Con todo, el segundo escrutinio le asustó de veras, y tuvo que hacer uso de toda su reserva diplomática para no perder la calma: el apoyo de Ngovi había subido a treinta, mientras que el suyo tan sólo había conseguido arañar los cuarenta y uno. Los restantes cuarenta y dos votos se repartían entre otros tres candidatos. La sabiduría popular proclamaba que un favorito debía lograr un respaldo considerable a medida que se sucedían los escrutinios. La incapacidad de obtenerlo se veía como una debilidad, y los cardenales eran famosos por dejar de lado a los candidatos débiles. Muchas veces tras la segunda votación había surgido un ganador sorpresa que se había hecho con el papado. Juan Pablo I y Juan Pablo II resultaron elegidos de ese modo, al igual que Clemente XV, y Valendrea no quería que se repitiera. Imaginó a los expertos en la plaza cavilando sobre las dos nubes de humo negro. Imbéciles irritantes como Tom Kealy le estarían diciendo al mundo que sin duda los cardenales se hallaban divididos, que ningún candidato se situaba como favorito. Seguirían mortificando a Valendrea. Kealy había sentido un placer malsano calumniándolo las últimas dos semanas, y de un modo bastante inteligente, debía admitir, pues en ningún momento había hecho comentarios personales ni referencia a una excomunión aún pendiente. En su lugar, el hereje había ofrecido el argumento de «italianos contra el mundo», al que al parecer había sacado partido. Semanas atrás debió presionar al tribunal para que apartara a Kealy del sacerdocio. Así al menos sería un antiguo sacerdote de dudosa credibilidad. Tal como estaban las cosas, ese idiota era considerado un disidente que desafiaba el orden establecido, un David frente a Goliat, y nadie apoyaba jamás al gigante.

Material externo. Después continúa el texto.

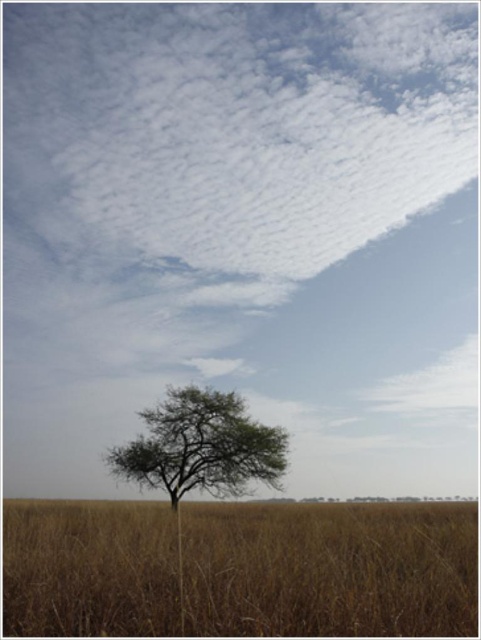 You are a hiker who wants to take a photo of the green leafy tree at center. However, the brown dry grass at lower center is blocking your view. Can you determine if the grass is taller than the tree?

The brown dry grass at lower center is much taller as green leafy tree at center, so yes, the grass is taller than the tree, blocking your view.

You are a hiker who wants to take a photo of the green leafy tree at center. However, you notice that the brown dry grass at lower center might block the view. Based on their sizes, which object would you need to move closer to or farther from to ensure the tree is fully visible in your photo?

The brown dry grass at lower center is larger in size than the green leafy tree at center. To ensure the tree is fully visible, you should move closer to the tree so that the grass appears smaller relative to the tree in the frame.

You are standing in the middle of the grassland looking at the solitary tree. There is a specific point marked at coordinates point (329, 570). What is located at this point?

The brown dry grass at lower center is located at point (329, 570). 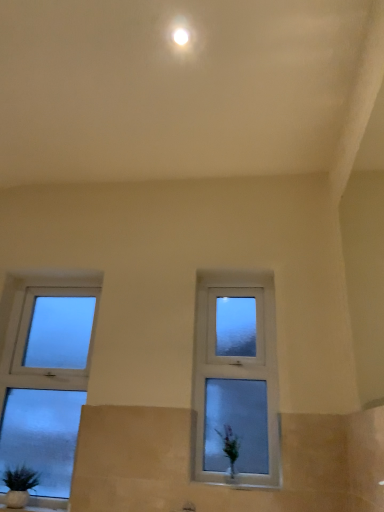 Question: From the image's perspective, is frosted glass window at left, which ranks as the 2th window in right-to-left order, above or below white glossy light at upper center?

Choices:
 (A) above
 (B) below

Answer: (B)

Question: Is point (34, 375) positioned closer to the camera than point (185, 30)?

Choices:
 (A) closer
 (B) farther

Answer: (B)

Question: Estimate the real-world distances between objects in this image. Which object is farther from the clear glass window at center, arranged as the second window when viewed from the left?

Choices:
 (A) frosted glass window at left, which ranks as the first window in left-to-right order
 (B) white glossy vase at lower center
 (C) green matte plant at lower left
 (D) white glossy light at upper center

Answer: (D)

Question: Estimate the real-world distances between objects in this image. Which object is farther from the frosted glass window at left, which ranks as the 2th window in right-to-left order?

Choices:
 (A) green matte plant at lower left
 (B) clear glass window at center, which appears as the first window when viewed from the right
 (C) white glossy light at upper center
 (D) white glossy vase at lower center

Answer: (C) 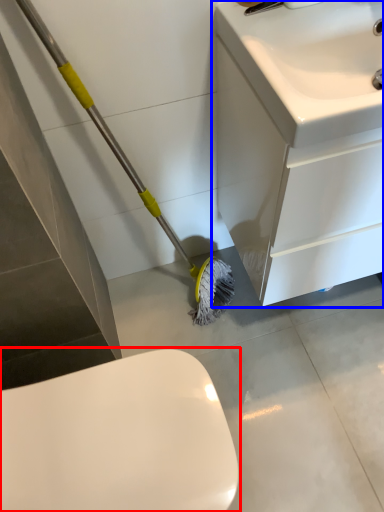 Question: Which of the following is the farthest to the observer, toilet (highlighted by a red box) or bathroom cabinet (highlighted by a blue box)?

Choices:
 (A) toilet
 (B) bathroom cabinet

Answer: (B) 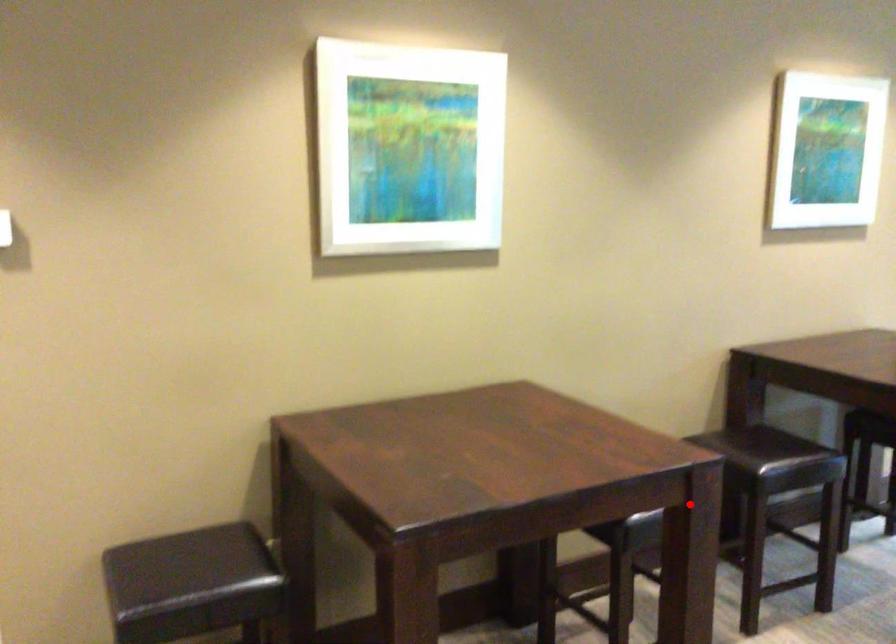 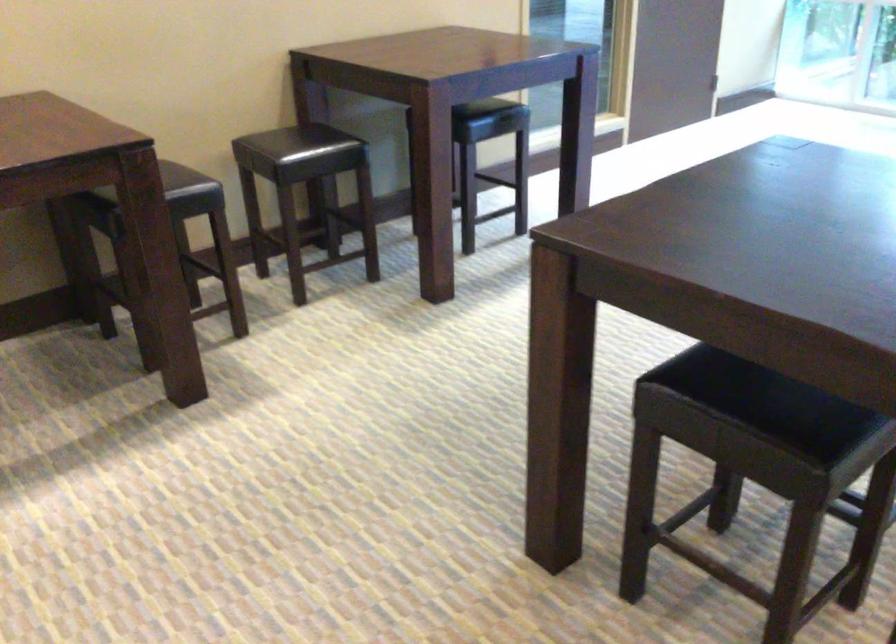 In the second image, find the point that corresponds to the highlighted location in the first image.

(168, 182) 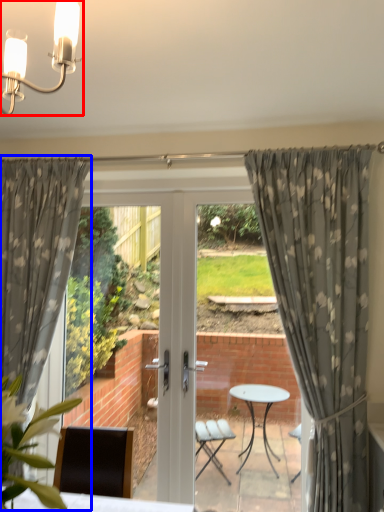 Question: Which of the following is the farthest to the observer, light fixture (highlighted by a red box) or curtain (highlighted by a blue box)?

Choices:
 (A) light fixture
 (B) curtain

Answer: (B) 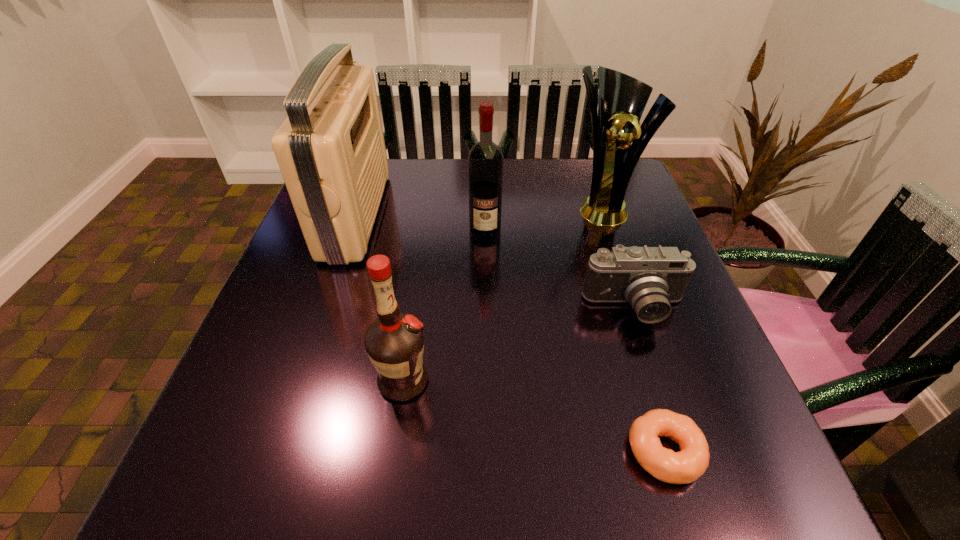 Where is `object that can be found as the fourth closest to the doughnut`? object that can be found as the fourth closest to the doughnut is located at coordinates (622, 99).

Identify the location of free space that satisfies the following two spatial constraints: 1. at the front of the award, where the globe is visible; 2. on the front and back of the second nearest object. (660, 381).

Image resolution: width=960 pixels, height=540 pixels. I want to click on vacant space that satisfies the following two spatial constraints: 1. on the front and back of the doughnut; 2. on the right side of the fourth object from right to left, so 488,451. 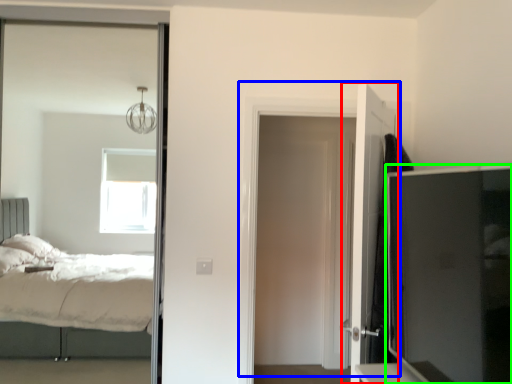 Question: Which object is the farthest from door (highlighted by a red box)? Choose among these: door (highlighted by a blue box) or tv cabinet (highlighted by a green box).

Choices:
 (A) door
 (B) tv cabinet

Answer: (A) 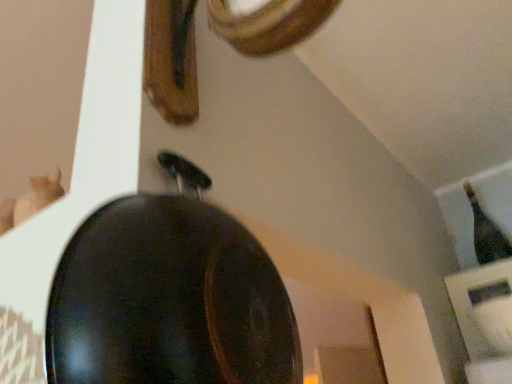 Question: Can you confirm if shiny black frying pan at center is positioned to the right of green glass bottle at upper right?

Choices:
 (A) no
 (B) yes

Answer: (A)

Question: Can you confirm if shiny black frying pan at center is positioned to the left of green glass bottle at upper right?

Choices:
 (A) no
 (B) yes

Answer: (B)

Question: From the image's perspective, is shiny black frying pan at center below green glass bottle at upper right?

Choices:
 (A) yes
 (B) no

Answer: (B)

Question: Is the position of shiny black frying pan at center less distant than that of green glass bottle at upper right?

Choices:
 (A) no
 (B) yes

Answer: (B)

Question: Can you confirm if shiny black frying pan at center is smaller than green glass bottle at upper right?

Choices:
 (A) yes
 (B) no

Answer: (B)

Question: Considering the relative sizes of shiny black frying pan at center and green glass bottle at upper right in the image provided, is shiny black frying pan at center bigger than green glass bottle at upper right?

Choices:
 (A) yes
 (B) no

Answer: (A)

Question: Does green glass bottle at upper right have a greater width compared to shiny black frying pan at center?

Choices:
 (A) no
 (B) yes

Answer: (B)

Question: Can you confirm if green glass bottle at upper right is taller than shiny black frying pan at center?

Choices:
 (A) yes
 (B) no

Answer: (A)

Question: Can you confirm if green glass bottle at upper right is smaller than shiny black frying pan at center?

Choices:
 (A) yes
 (B) no

Answer: (A)

Question: Is the depth of green glass bottle at upper right greater than that of shiny black frying pan at center?

Choices:
 (A) yes
 (B) no

Answer: (A)

Question: From the image's perspective, is green glass bottle at upper right on top of shiny black frying pan at center?

Choices:
 (A) no
 (B) yes

Answer: (A)

Question: Is green glass bottle at upper right facing away from shiny black frying pan at center?

Choices:
 (A) no
 (B) yes

Answer: (A)

Question: Would you say green glass bottle at upper right is to the left or to the right of shiny black frying pan at center in the picture?

Choices:
 (A) left
 (B) right

Answer: (B) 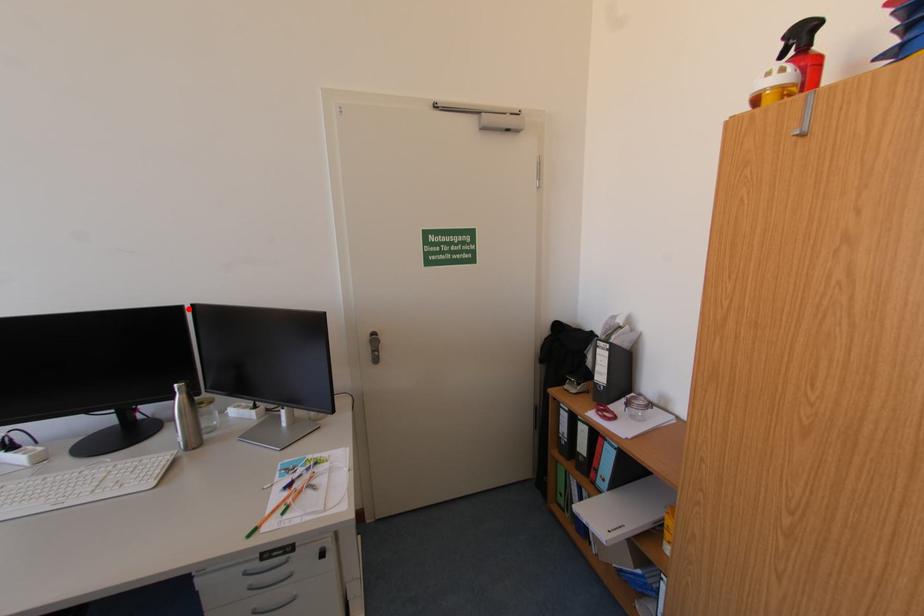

Observó cómo el cardenal archivero repartía más papeletas. El anciano iba recorriendo la fila en silencio, y lanzó a Valendrea una rápida mirada desafiante cuando le entregó una tarjeta en blanco. Otro problema del que debería haberse ocupado hacía mucho tiempo.

Nuevamente los lápices rozaron el papel y se repitió el ritual de depositar las papeletas en el cáliz de plata. Los escrutadores agitaron las tarjetas y comenzaron a contar. Valendrea oyó su nombre en cincuenta y nueve ocasiones, mientras que el de Ngovi sonó cuarenta y tres. Los once votos restantes seguían desperdigados.

Y serían críticos.

Necesitaba diecisiete más para ser elegido. Aunque se hiciera con esos once rezagados, aún le harían falta seis de los partidarios de Ngovi, y el africano ganaba fuerza a una velocidad alarmante. La perspectiva más aterradora era que cada uno de esos once votos repartidos en los que no había sido capaz de influir tendrían que salir del total de Ngovi, cosa que podía empezar a ser imposible. Los cardenales tendían a atrincherarse tras la tercera votación.

Estaba harto. Se puso en pie.

—Creo, Eminencias, que ya ha sido suficiente desafío por hoy. Sugiero que vayamos a cenar y descansar, y prosigamos por la mañana. No era una petición: cualquier participante tenía derecho a detener la votación. Su mirada fulminó la capilla, deteniéndose de cuando en cuando en los sospechosos de traición.

Esperaba que el mensaje fuese claro.

El humo negro que pronto saldría de la Capilla Sixtina se correspondía con su humor.